• What you need to do:
Quote the records below in full, exactly as given, with the images taken out.

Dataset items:

--------

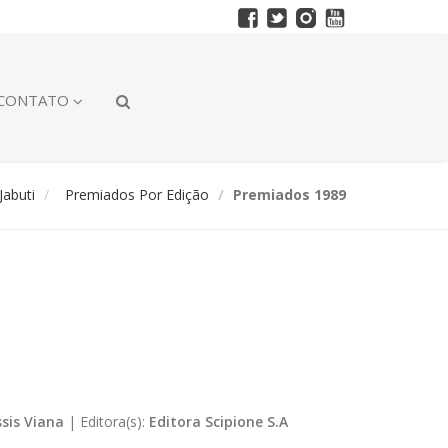
CONTATO
abuti
Premiados Por Edição
Premiados 1989
ssis Viana
|
Editora(s):
Editora Scipione S.A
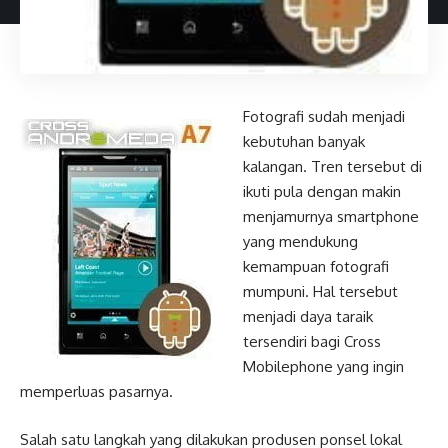
Fotografi sudah menjadi
kebutuhan banyak
kalangan. Tren tersebut di
ikuti pula dengan makin
menjamurnya smartphone
yang mendukung
kemampuan fotografi
mumpuni. Hal tersebut
menjadi daya taraik
tersendiri bagi Cross
Mobilephone yang ingin
memperluas pasarnya.
Salah satu langkah yang dilakukan produsen ponsel lokal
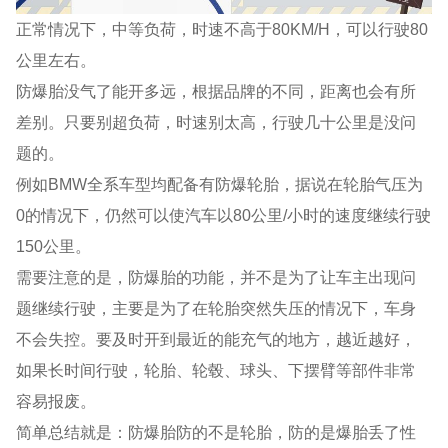
正常情况下，中等负荷，时速不高于80KM/H，可以行驶80
公里左右。
防爆胎没气了能开多远，根据品牌的不同，距离也会有所
差别。只要别超负荷，时速别太高，行驶几十公里是没问
题的。
例如BMW全系车型均配备有防爆轮胎，据说在轮胎气压为
0的情况下，仍然可以使汽车以80公里/小时的速度继续行驶
150公里。
需要注意的是，防爆胎的功能，并不是为了让车主出现问
题继续行驶，主要是为了在轮胎突然失压的情况下，车身
不会失控。要及时开到最近的能充气的地方，越近越好，
如果长时间行驶，轮胎、轮毂、球头、下摆臂等部件非常
容易报废。
简单总结就是：防爆胎防的不是轮胎，防的是爆胎丢了性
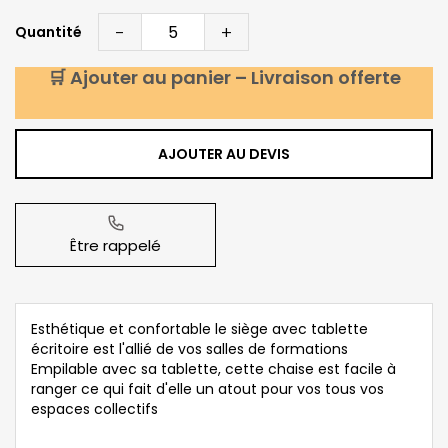
-
+
Quantité
🛒 Ajouter au panier – Livraison offerte
AJOUTER AU DEVIS
Être rappelé
Esthétique et confortable le siège avec tablette
écritoire est l'allié de vos salles de formations
Empilable avec sa tablette, cette chaise est facile à
ranger ce qui fait d'elle un atout pour vos tous vos
espaces collectifs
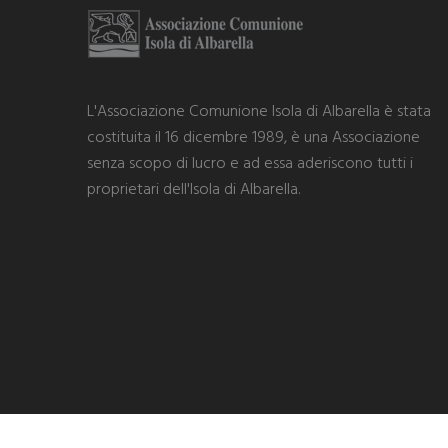
L'Associazione Comunione Isola di Albarella è stata
costituita il 16 dicembre 1989, è una Associazione
senza scopo di lucro e ad essa aderiscono tutti i
proprietari dell'Isola di Albarella.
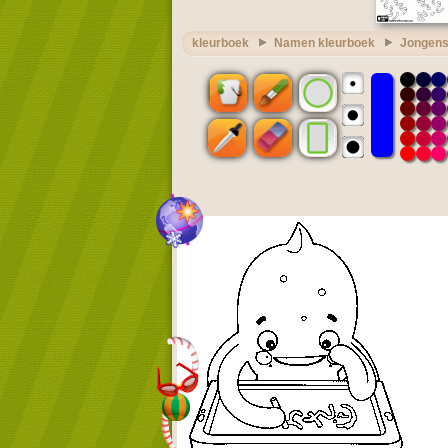
kleurboek
Namen kleurboek
Jongens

--------

• Output below:
CONTATO
abuti
Premiados Por Edição
Premiados 1989
ssis Viana
|
Editora(s):
Editora Scipione S.A
Fotografi sudah menjadi
kebutuhan banyak
kalangan. Tren tersebut di
ikuti pula dengan makin
menjamurnya smartphone
yang mendukung
kemampuan fotografi
mumpuni. Hal tersebut
menjadi daya taraik
tersendiri bagi Cross
Mobilephone yang ingin
memperluas pasarnya.
Salah satu langkah yang dilakukan produsen ponsel lokal
正常情况下，中等负荷，时速不高于80KM/H，可以行驶80
公里左右。
防爆胎没气了能开多远，根据品牌的不同，距离也会有所
差别。只要别超负荷，时速别太高，行驶几十公里是没问
题的。
例如BMW全系车型均配备有防爆轮胎，据说在轮胎气压为
0的情况下，仍然可以使汽车以80公里/小时的速度继续行驶
150公里。
需要注意的是，防爆胎的功能，并不是为了让车主出现问
题继续行驶，主要是为了在轮胎突然失压的情况下，车身
不会失控。要及时开到最近的能充气的地方，越近越好，
如果长时间行驶，轮胎、轮毂、球头、下摆臂等部件非常
容易报废。
简单总结就是：防爆胎防的不是轮胎，防的是爆胎丢了性
-
+
Quantité
🛒 Ajouter au panier – Livraison offerte
AJOUTER AU DEVIS
Être rappelé
Esthétique et confortable le siège avec tablette
écritoire est l'allié de vos salles de formations
Empilable avec sa tablette, cette chaise est facile à
ranger ce qui fait d'elle un atout pour vos tous vos
espaces collectifs
L'Associazione Comunione Isola di Albarella è stata
costituita il 16 dicembre 1989, è una Associazione
senza scopo di lucro e ad essa aderiscono tutti i
proprietari dell'Isola di Albarella.
kleurboek
Namen kleurboek
Jongens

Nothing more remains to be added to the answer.